Pero no podía contar con la suerte. El criado del redentor Picarbo había descubierto su cuerpo media hora antes del alba, y sus gritos histéricos habían despertado ya al Santuario entero, con todo lo grande que era, que en pocos minutos vivía un enorme revuelo. Rápidamente, habían hecho levantarse a los acólitos de todos los dormitorios para pasar lista, y habían descubierto que faltaban tres.

El redentor Brunt, que era el monje encargado de los perros, y tenía a su cargo capturar a los poquísimos acólitos que lograban fugarse, fue enviado de inmediato ante el redentor Bosco, y se le hizo pasar a sus aposentos, sin pérdida de tiempo, por primera vez en su vida.

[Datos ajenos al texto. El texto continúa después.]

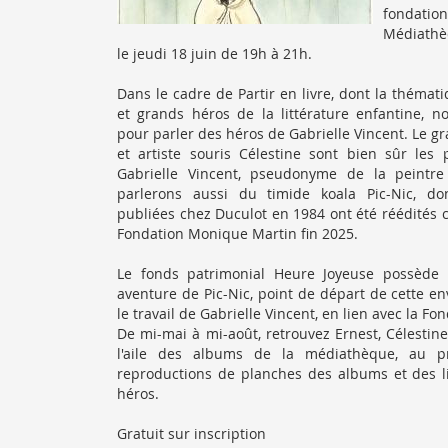
fondation
Médiathèq
le jeudi 18 juin de 19h à 21h.
Dans le cadre de Partir en livre, dont la thémati
et grands héros de la littérature enfantine, n
pour parler des héros de Gabrielle Vincent. Le gr
et artiste souris Célestine sont bien sûr les 
Gabrielle Vincent, pseudonyme de la peintr
parlerons aussi du timide koala Pic-Nic, don
publiées chez Duculot en 1984 ont été réédités 
Fondation Monique Martin fin 2025.
Le fonds patrimonial Heure Joyeuse possède l
aventure de Pic-Nic, point de départ de cette e
le travail de Gabrielle Vincent, en lien avec la F
De mi-mai à mi-août, retrouvez Ernest, Célestine 
l'aile des albums de la médiathèque, au p
reproductions de planches des albums et des liv
héros.
Gratuit sur inscription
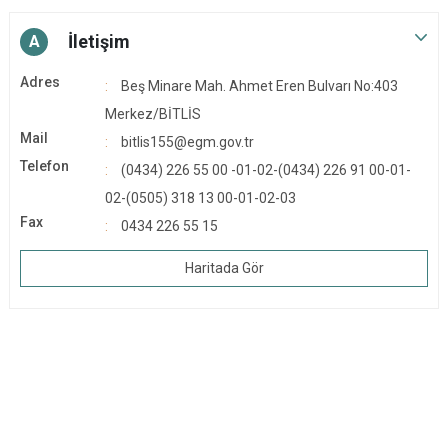
İletişim
A
Adres
Beş Minare Mah. Ahmet Eren Bulvarı No:403
Merkez/BİTLİS
Mail
bitlis155@egm.gov.tr
Telefon
(0434) 226 55 00 -01-02-(0434) 226 91 00-01-
02-(0505) 318 13 00-01-02-03
Fax
0434 226 55 15
Haritada Gör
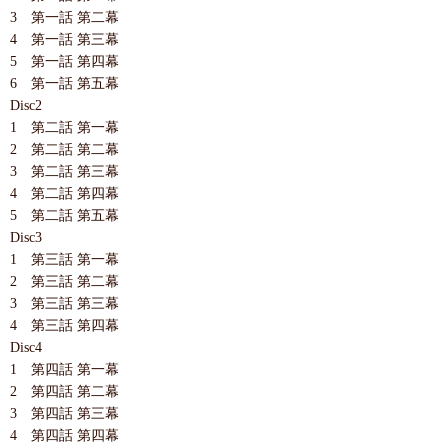
3 第一話 第二幕
4 第一話 第三幕
5 第一話 第四幕
6 第一話 第五幕
Disc2
1 第二話 第一幕
2 第二話 第二幕
3 第二話 第三幕
4 第二話 第四幕
5 第二話 第五幕
Disc3
1 第三話 第一幕
2 第三話 第二幕
3 第三話 第三幕
4 第三話 第四幕
Disc4
1 第四話 第一幕
2 第四話 第二幕
3 第四話 第三幕
4 第四話 第四幕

—Quiero a los tres vivos, lo que implica que debéis hacer todo lo necesario para aseguraros de ello.

—Por supuesto, Padre Militante. Yo siempre...

—Ahorraos las explicaciones —interrumpió Bosco—. No os estoy pidiendo que hagáis nada, os lo estoy ordenando. Si mueren Kleist y Henri, pase. Sin embargo, a Thomas Cale no se le hará daño bajo ninguna circunstancia, o de lo contrario responderéis con vuestra propia vida.

—¿Puedo preguntar por qué, Padre?

—No.

—¿Qué les digo a los demás? No comprenderán nada, y la ira se ha apoderado de ellos.

Bosco comprendió lo que Brunt insinuaba. La santa ira podía apoderarse incluso del más obediente redentor cuando tenía delante a un acólito que había hecho algo tan inimaginable y horrible. Lanzó un suspiro de irritación.

—Podéis decirles que Cale está trabajando a mi servicio, y que se ha visto obligado a huir con esos asesinos mientras intentaba descubrir una terrible conspiración que incluye una trama de los antagonistas para asesinar al Supremo Pontífice. —Aquella era, pensó Bosco, una historia bastante lamentable, pero funcionó con Brunt, que al instante palideció horrorizado. Brunt se distinguía por su ciega brutalidad, que sobresalía incluso de lo que era normal entre los encargados de los perros. Pero era evidente la protección que brindaba el temor al Pontífice, un temor como el que inspira una madre a su hijo pequeño.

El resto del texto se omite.